▶ [PROBLEM TO SOLVE]: Transcribe each entry in full, and leave the images out.

----------------

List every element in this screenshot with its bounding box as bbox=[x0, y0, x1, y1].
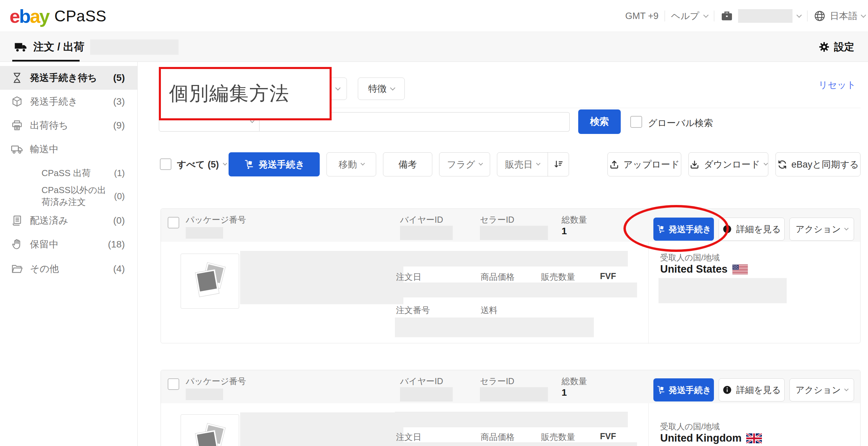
sort-button[interactable] bbox=[548, 153, 569, 176]
sidebar-item-delivered[interactable]: 配送済み (0) bbox=[0, 209, 138, 233]
recipient-country-value: United Kingdom bbox=[660, 432, 762, 444]
printer-icon bbox=[10, 119, 24, 132]
sidebar-item-count: (0) bbox=[113, 215, 125, 226]
item-price-label: 商品価格 bbox=[481, 431, 515, 443]
note-button[interactable]: 備考 bbox=[383, 152, 432, 176]
sidebar-item-count: (9) bbox=[113, 120, 125, 131]
redacted-account-name bbox=[738, 9, 792, 23]
flag-label: フラグ bbox=[447, 158, 475, 171]
total-qty-value: 1 bbox=[562, 226, 567, 237]
buyer-id-label: バイヤーID bbox=[400, 214, 443, 225]
truck-icon bbox=[10, 142, 24, 156]
sidebar-item-shipping-process[interactable]: 発送手続き (3) bbox=[0, 90, 138, 114]
tab-orders-shipments[interactable]: 注文 / 出荷 bbox=[14, 32, 84, 62]
feature-filter-button[interactable]: 特徴 bbox=[358, 78, 405, 100]
country-name: United States bbox=[660, 263, 728, 275]
total-qty-label: 総数量 bbox=[562, 376, 587, 387]
redacted-value bbox=[395, 412, 628, 427]
chevron-down-icon bbox=[361, 161, 365, 166]
redacted-item-title bbox=[240, 412, 403, 446]
sale-date-button[interactable]: 販売日 bbox=[497, 153, 548, 176]
download-button[interactable]: ダウンロード bbox=[688, 152, 768, 176]
upload-label: アップロード bbox=[623, 158, 680, 171]
folder-icon bbox=[10, 262, 24, 276]
sync-ebay-button[interactable]: eBayと同期する bbox=[775, 152, 861, 176]
flag-button[interactable]: フラグ bbox=[439, 152, 490, 176]
order-checkbox[interactable] bbox=[168, 378, 179, 390]
redacted-value bbox=[395, 251, 628, 267]
redacted-nav-item bbox=[90, 39, 179, 55]
info-icon bbox=[722, 385, 732, 395]
sidebar-item-count: (4) bbox=[113, 263, 125, 274]
sync-label: eBayと同期する bbox=[791, 158, 859, 171]
header-right-cluster: GMT +9 ヘルプ 日本語 bbox=[625, 0, 865, 32]
seller-id-label: セラーID bbox=[480, 214, 514, 225]
actions-button[interactable]: アクション bbox=[789, 378, 854, 401]
redacted-item-title bbox=[240, 251, 403, 304]
settings-button[interactable]: 設定 bbox=[818, 32, 854, 62]
divider bbox=[807, 11, 807, 21]
buyer-id-label: バイヤーID bbox=[400, 376, 443, 387]
sidebar-item-others[interactable]: その他 (4) bbox=[0, 257, 138, 281]
move-button[interactable]: 移動 bbox=[327, 152, 376, 176]
view-details-button[interactable]: 詳細を見る bbox=[719, 378, 785, 401]
select-all-checkbox[interactable] bbox=[160, 158, 171, 170]
sidebar-item-label: 保留中 bbox=[30, 238, 59, 251]
bulk-ship-process-button[interactable]: 発送手続き bbox=[229, 152, 320, 176]
select-all-dropdown[interactable]: すべて (5) bbox=[177, 152, 227, 176]
download-icon bbox=[689, 159, 700, 170]
global-search-checkbox[interactable] bbox=[630, 116, 642, 128]
view-details-label: 詳細を見る bbox=[736, 223, 781, 235]
country-name: United Kingdom bbox=[660, 432, 741, 444]
sidebar-item-label: 発送手続き待ち bbox=[30, 71, 97, 84]
redacted-value bbox=[186, 389, 223, 400]
briefcase-icon bbox=[720, 10, 733, 22]
product-image-placeholder bbox=[181, 414, 239, 446]
search-button[interactable]: 検索 bbox=[578, 109, 621, 134]
help-menu[interactable]: ヘルプ bbox=[671, 10, 708, 22]
account-menu[interactable] bbox=[720, 9, 801, 23]
reset-link[interactable]: リセット bbox=[818, 79, 856, 91]
sidebar-item-count: (0) bbox=[114, 191, 125, 202]
sidebar: 発送手続き待ち (5) 発送手続き (3) 出荷待ち (9) 輸送中 CPaSS… bbox=[0, 62, 138, 446]
sidebar-item-label: 配送済み bbox=[30, 214, 68, 227]
sidebar-item-non-cpass-shipped-orders[interactable]: CPaSS以外の出荷済み注文 (0) bbox=[0, 184, 138, 208]
move-label: 移動 bbox=[339, 158, 357, 171]
sidebar-item-in-transit[interactable]: 輸送中 bbox=[0, 137, 138, 161]
redacted-value bbox=[395, 318, 594, 337]
sidebar-item-on-hold[interactable]: 保留中 (18) bbox=[0, 233, 138, 256]
order-checkbox[interactable] bbox=[168, 217, 179, 228]
sidebar-item-label: 発送手続き bbox=[30, 95, 78, 108]
sidebar-item-awaiting-shipping-process[interactable]: 発送手続き待ち (5) bbox=[0, 66, 138, 90]
redacted-value bbox=[480, 226, 548, 240]
tab-orders-label: 注文 / 出荷 bbox=[33, 40, 84, 54]
language-menu[interactable]: 日本語 bbox=[814, 10, 865, 22]
divider bbox=[665, 11, 665, 21]
sidebar-item-label: 輸送中 bbox=[30, 143, 59, 156]
download-label: ダウンロード bbox=[704, 158, 760, 171]
fvf-label: FVF bbox=[600, 271, 616, 281]
redacted-value bbox=[400, 226, 453, 240]
sidebar-item-awaiting-shipment[interactable]: 出荷待ち (9) bbox=[0, 114, 138, 137]
photo-placeholder-icon bbox=[191, 261, 229, 301]
hourglass-icon bbox=[10, 71, 24, 85]
upload-button[interactable]: アップロード bbox=[607, 152, 681, 176]
total-qty-value: 1 bbox=[562, 387, 567, 398]
hand-icon bbox=[10, 238, 24, 251]
chevron-down-icon bbox=[479, 161, 483, 166]
search-button-label: 検索 bbox=[590, 115, 609, 128]
redacted-value bbox=[400, 387, 453, 401]
package-number-label: パッケージ番号 bbox=[186, 214, 246, 225]
chevron-down-icon bbox=[390, 85, 395, 90]
actions-button[interactable]: アクション bbox=[789, 218, 854, 241]
timezone-label: GMT +9 bbox=[625, 11, 658, 21]
ship-process-button[interactable]: 発送手続き bbox=[653, 378, 714, 401]
sidebar-item-cpass-shipments[interactable]: CPaSS 出荷 (1) bbox=[0, 161, 138, 185]
gear-icon bbox=[818, 41, 830, 53]
hand-truck-icon bbox=[244, 159, 254, 170]
redacted-value bbox=[186, 227, 223, 239]
chevron-down-icon bbox=[703, 12, 709, 18]
ebay-cpass-logo[interactable]: ebay CPaSS bbox=[10, 0, 106, 32]
select-all-label: すべて (5) bbox=[177, 158, 219, 171]
actions-label: アクション bbox=[796, 384, 841, 396]
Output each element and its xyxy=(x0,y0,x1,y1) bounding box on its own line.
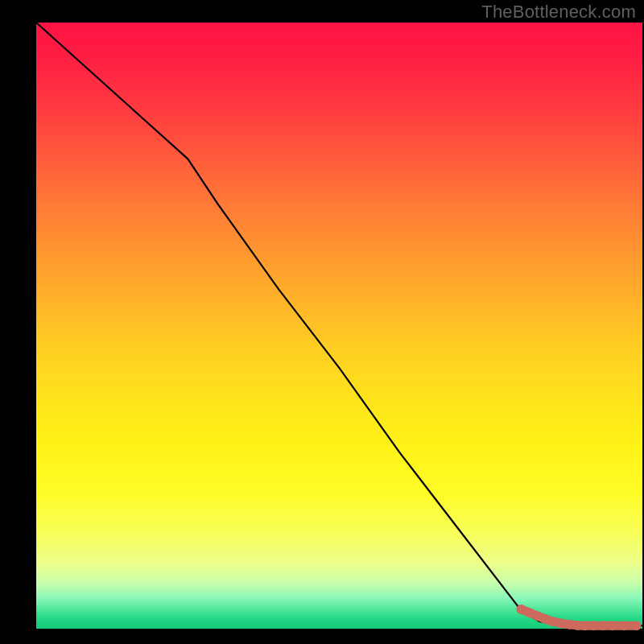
watermark-text: TheBottleneck.com xyxy=(481,2,636,23)
marker-dot xyxy=(589,621,599,630)
marker-dot xyxy=(619,621,629,630)
chart-plot-area xyxy=(36,23,642,629)
marker-dot xyxy=(607,621,617,630)
chart-frame: TheBottleneck.com xyxy=(0,0,644,644)
bottleneck-curve xyxy=(36,23,642,625)
marker-dot xyxy=(555,618,565,628)
marker-dot xyxy=(516,605,526,614)
marker-dot xyxy=(580,621,590,630)
marker-dot xyxy=(632,621,642,630)
marker-dot xyxy=(598,621,608,630)
chart-svg xyxy=(36,23,642,629)
optimal-region-dots xyxy=(516,605,641,630)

----------------

▶ [TASK SOLUTION]:
List every element in this screenshot with its bounding box as bbox=[x0, y0, x1, y1].
sort-button[interactable] bbox=[548, 153, 569, 176]
sidebar-item-delivered[interactable]: 配送済み (0) bbox=[0, 209, 138, 233]
recipient-country-value: United Kingdom bbox=[660, 432, 762, 444]
printer-icon bbox=[10, 119, 24, 132]
sidebar-item-count: (0) bbox=[113, 215, 125, 226]
item-price-label: 商品価格 bbox=[481, 431, 515, 443]
note-button[interactable]: 備考 bbox=[383, 152, 432, 176]
sidebar-item-count: (9) bbox=[113, 120, 125, 131]
redacted-account-name bbox=[738, 9, 792, 23]
flag-label: フラグ bbox=[447, 158, 475, 171]
total-qty-value: 1 bbox=[562, 226, 567, 237]
buyer-id-label: バイヤーID bbox=[400, 214, 443, 225]
truck-icon bbox=[10, 142, 24, 156]
sidebar-item-shipping-process[interactable]: 発送手続き (3) bbox=[0, 90, 138, 114]
tab-orders-shipments[interactable]: 注文 / 出荷 bbox=[14, 32, 84, 62]
feature-filter-button[interactable]: 特徴 bbox=[358, 78, 405, 100]
country-name: United States bbox=[660, 263, 728, 275]
total-qty-label: 総数量 bbox=[562, 376, 587, 387]
redacted-value bbox=[395, 412, 628, 427]
chevron-down-icon bbox=[361, 161, 365, 166]
redacted-item-title bbox=[240, 412, 403, 446]
sale-date-button[interactable]: 販売日 bbox=[497, 153, 548, 176]
download-button[interactable]: ダウンロード bbox=[688, 152, 768, 176]
upload-label: アップロード bbox=[623, 158, 680, 171]
folder-icon bbox=[10, 262, 24, 276]
sync-ebay-button[interactable]: eBayと同期する bbox=[775, 152, 861, 176]
flag-button[interactable]: フラグ bbox=[439, 152, 490, 176]
order-checkbox[interactable] bbox=[168, 378, 179, 390]
redacted-value bbox=[395, 251, 628, 267]
redacted-nav-item bbox=[90, 39, 179, 55]
info-icon bbox=[722, 385, 732, 395]
sidebar-item-count: (4) bbox=[113, 263, 125, 274]
sync-label: eBayと同期する bbox=[791, 158, 859, 171]
header-right-cluster: GMT +9 ヘルプ 日本語 bbox=[625, 0, 865, 32]
seller-id-label: セラーID bbox=[480, 214, 514, 225]
actions-button[interactable]: アクション bbox=[789, 378, 854, 401]
redacted-item-title bbox=[240, 251, 403, 304]
settings-button[interactable]: 設定 bbox=[818, 32, 854, 62]
divider bbox=[807, 11, 807, 21]
buyer-id-label: バイヤーID bbox=[400, 376, 443, 387]
sidebar-item-others[interactable]: その他 (4) bbox=[0, 257, 138, 281]
move-button[interactable]: 移動 bbox=[327, 152, 376, 176]
view-details-button[interactable]: 詳細を見る bbox=[719, 378, 785, 401]
select-all-checkbox[interactable] bbox=[160, 158, 171, 170]
sidebar-item-label: 保留中 bbox=[30, 238, 59, 251]
bulk-ship-process-button[interactable]: 発送手続き bbox=[229, 152, 320, 176]
select-all-dropdown[interactable]: すべて (5) bbox=[177, 152, 227, 176]
download-icon bbox=[689, 159, 700, 170]
global-search-checkbox[interactable] bbox=[630, 116, 642, 128]
view-details-label: 詳細を見る bbox=[736, 223, 781, 235]
country-name: United Kingdom bbox=[660, 432, 741, 444]
sidebar-item-label: 発送手続き待ち bbox=[30, 71, 97, 84]
redacted-value bbox=[186, 389, 223, 400]
briefcase-icon bbox=[720, 10, 733, 22]
product-image-placeholder bbox=[181, 414, 239, 446]
search-button[interactable]: 検索 bbox=[578, 109, 621, 134]
help-menu[interactable]: ヘルプ bbox=[671, 10, 708, 22]
account-menu[interactable] bbox=[720, 9, 801, 23]
reset-link[interactable]: リセット bbox=[818, 79, 856, 91]
sidebar-item-count: (0) bbox=[114, 191, 125, 202]
sidebar: 発送手続き待ち (5) 発送手続き (3) 出荷待ち (9) 輸送中 CPaSS… bbox=[0, 62, 138, 446]
sidebar-item-label: 配送済み bbox=[30, 214, 68, 227]
sidebar-item-non-cpass-shipped-orders[interactable]: CPaSS以外の出荷済み注文 (0) bbox=[0, 184, 138, 208]
move-label: 移動 bbox=[339, 158, 357, 171]
sidebar-item-in-transit[interactable]: 輸送中 bbox=[0, 137, 138, 161]
redacted-value bbox=[395, 318, 594, 337]
sidebar-item-on-hold[interactable]: 保留中 (18) bbox=[0, 233, 138, 256]
order-checkbox[interactable] bbox=[168, 217, 179, 228]
sidebar-item-label: 発送手続き bbox=[30, 95, 78, 108]
sidebar-item-awaiting-shipping-process[interactable]: 発送手続き待ち (5) bbox=[0, 66, 138, 90]
redacted-value bbox=[480, 226, 548, 240]
tab-orders-label: 注文 / 出荷 bbox=[33, 40, 84, 54]
language-menu[interactable]: 日本語 bbox=[814, 10, 865, 22]
divider bbox=[665, 11, 665, 21]
sidebar-item-label: 輸送中 bbox=[30, 143, 59, 156]
download-label: ダウンロード bbox=[704, 158, 760, 171]
fvf-label: FVF bbox=[600, 271, 616, 281]
redacted-value bbox=[400, 226, 453, 240]
sidebar-item-awaiting-shipment[interactable]: 出荷待ち (9) bbox=[0, 114, 138, 137]
photo-placeholder-icon bbox=[191, 261, 229, 301]
hourglass-icon bbox=[10, 71, 24, 85]
upload-button[interactable]: アップロード bbox=[607, 152, 681, 176]
total-qty-value: 1 bbox=[562, 387, 567, 398]
hand-icon bbox=[10, 238, 24, 251]
chevron-down-icon bbox=[479, 161, 483, 166]
search-button-label: 検索 bbox=[590, 115, 609, 128]
redacted-value bbox=[400, 387, 453, 401]
package-number-label: パッケージ番号 bbox=[186, 214, 246, 225]
chevron-down-icon bbox=[390, 85, 395, 90]
actions-button[interactable]: アクション bbox=[789, 218, 854, 241]
timezone-label: GMT +9 bbox=[625, 11, 658, 21]
ship-process-button[interactable]: 発送手続き bbox=[653, 378, 714, 401]
sidebar-item-cpass-shipments[interactable]: CPaSS 出荷 (1) bbox=[0, 161, 138, 185]
gear-icon bbox=[818, 41, 830, 53]
hand-truck-icon bbox=[244, 159, 254, 170]
redacted-value bbox=[186, 227, 223, 239]
chevron-down-icon bbox=[703, 12, 709, 18]
ebay-cpass-logo[interactable]: ebay CPaSS bbox=[10, 0, 106, 32]
select-all-label: すべて (5) bbox=[177, 158, 219, 171]
actions-label: アクション bbox=[796, 384, 841, 396]
Output each element and its xyxy=(x0,y0,x1,y1) bounding box on its own line.
watermark-text: TheBottleneck.com xyxy=(481,2,636,23)
marker-dot xyxy=(589,621,599,630)
marker-dot xyxy=(619,621,629,630)
chart-plot-area xyxy=(36,23,642,629)
marker-dot xyxy=(607,621,617,630)
chart-frame: TheBottleneck.com xyxy=(0,0,644,644)
bottleneck-curve xyxy=(36,23,642,625)
marker-dot xyxy=(555,618,565,628)
marker-dot xyxy=(516,605,526,614)
marker-dot xyxy=(580,621,590,630)
marker-dot xyxy=(632,621,642,630)
marker-dot xyxy=(598,621,608,630)
chart-svg xyxy=(36,23,642,629)
optimal-region-dots xyxy=(516,605,641,630)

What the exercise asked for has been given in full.